Division of Epidemiology and Clinical Applications, National Eye Institute, National Institutes of Health, Bethesda, Maryland 20892, USA.
Ophthalmology. 2012 Dec;119(12):2622-30. doi: 10.1016/j.ophtha.2012.06.026. Epub 2012 Aug 17.
Characterization of the structural and functional progression of ocular von Hippel-Lindau (VHL) disease and analysis of patient factors influencing disease progression.
Retrospective analysis of a case series from a longitudinal, observational study.
Two hundred forty-nine participants with clinically defined systemic VHL disease and more than 2 years of ophthalmic follow-up.
Standardized scoring of ocular phenotype and systemic characteristics was performed at each study visit and was analyzed longitudinally to determine progression of ocular VHL disease.
Measures evaluated include: visual acuity, features of ocular VHL disease (presence, location, number, and extent of retinal capillary hemangioblastomas [RCHs]), germline mutation in the VHL gene, demographics (age, gender, age at onset of ocular disease), and patient characteristics (smoking status, body mass index).
Most participants demonstrated relative anatomic and functional stability in ocular VHL disease status over a mean follow-up of 8.2 ± 4.0 years. Approximately three quarters (73%) of participants without ocular VHL disease at baseline remained disease free at the end of follow-up. Among eyes with ocular VHL disease at baseline, 88% did not demonstrate RCHs in a new retinal location, 70% remained stable in RCH number, and 79% remained stable in the extent of RCH involvement. Mean visual acuity for all study eyes (n = 498) decreased by 5.1 ± 0.6 letters across follow-up, with 16.1% of study eyes decreasing by more than 10 letters in visual acuity. Among eyes affected at baseline, greater vision loss was associated with the presence of juxtapapillary RCHs, development of RCH in a new location, and increase in peripheral RCH number and extent.
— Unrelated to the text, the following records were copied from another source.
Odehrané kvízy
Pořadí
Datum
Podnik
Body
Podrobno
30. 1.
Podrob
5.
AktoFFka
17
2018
Younger baseline age, younger age at onset of ocular VHL disease, involvement of the fellow eye with ocular VHL disease, and missense or protein-truncating germline mutations were associated significantly with increased anatomic involvement and functional deterioration.
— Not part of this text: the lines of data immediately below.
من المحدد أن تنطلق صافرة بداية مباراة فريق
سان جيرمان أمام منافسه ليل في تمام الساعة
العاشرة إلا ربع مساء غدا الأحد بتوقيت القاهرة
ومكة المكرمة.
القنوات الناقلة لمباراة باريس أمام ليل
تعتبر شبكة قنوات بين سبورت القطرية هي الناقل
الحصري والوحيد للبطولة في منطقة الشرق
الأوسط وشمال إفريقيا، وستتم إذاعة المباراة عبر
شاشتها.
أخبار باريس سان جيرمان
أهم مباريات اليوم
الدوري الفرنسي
Patients with ocular VHL disease maintain relative anatomic and functional stability, with only a minority demonstrating marked anatomic progression and vision loss. Systemic and ocular risk factors for anatomic progression and vision loss can help practitioners identify patients with a higher risk profile for counseling, closer follow-up, and proactive treatment.
FINANCIAL DISCLOSURE(S): The author(s) have no proprietary or commercial interest in any materials discussed in this article.
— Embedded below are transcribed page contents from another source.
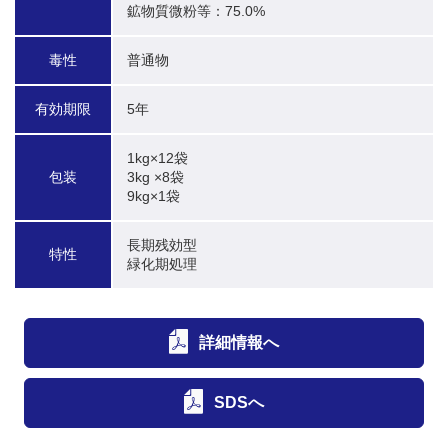
鉱物質微粉等：75.0%
毒性
普通物
有効期限
5年
1kg×12袋

包装
3kg ×8袋

9kg×1袋
長期残効型

特性
緑化期処理
詳細情報へ
SDSへ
描述眼部 von Hippel-Lindau(VHL)病的结构和功能进展,并分析影响疾病进展的患者因素。
对一项纵向观察性研究中的病例系列进行回顾性分析。
249 名患有临床定义的系统性 VHL 疾病且眼部随访时间超过 2 年的参与者。
在每次研究就诊时对眼部表型和全身特征进行标准化评分,并进行纵向分析以确定眼部 VHL 疾病的进展情况。
评估的指标包括:视力、眼部 VHL 疾病特征(存在、位置、数量和视网膜毛细血管血管瘤[RCH]的程度)、VHL 基因突变、人口统计学特征(年龄、性别、眼部疾病发病年龄)和患者特征(吸烟状况、体重指数)。
在平均 8.2±4.0 年的随访中,大多数参与者的眼部 VHL 疾病状态在解剖学和功能上相对稳定。约 3/4(73%)无基线眼部 VHL 疾病的参与者在随访结束时仍无疾病。在基线时有眼部 VHL 疾病的眼中,88%的新视网膜位置没有 RCH,70%的 RCH 数量保持稳定,79%的 RCH 受累程度保持稳定。所有研究眼(n=498)的平均视力均下降 5.1±0.6 个字母,16.1%的研究眼视力下降超过 10 个字母。在基线时受影响的眼中,更大的视力丧失与视盘旁 RCH 的存在、新位置的 RCH 发展以及周边 RCH 数量和程度的增加有关。基线年龄较小、眼部 VHL 疾病发病年龄较小、对侧眼患有眼部 VHL 疾病以及错义或蛋白截断种系突变与解剖学受累和功能恶化显著相关。
患有眼部 VHL 疾病的患者保持相对的解剖学和功能稳定性,只有少数患者表现出明显的解剖学进展和视力丧失。影响解剖学进展和视力丧失的系统和眼部危险因素有助于医生识别出具有更高风险特征的患者,以便进行咨询、更密切的随访和积极的治疗。
作者没有与本文讨论的任何材料有关的专有或商业利益。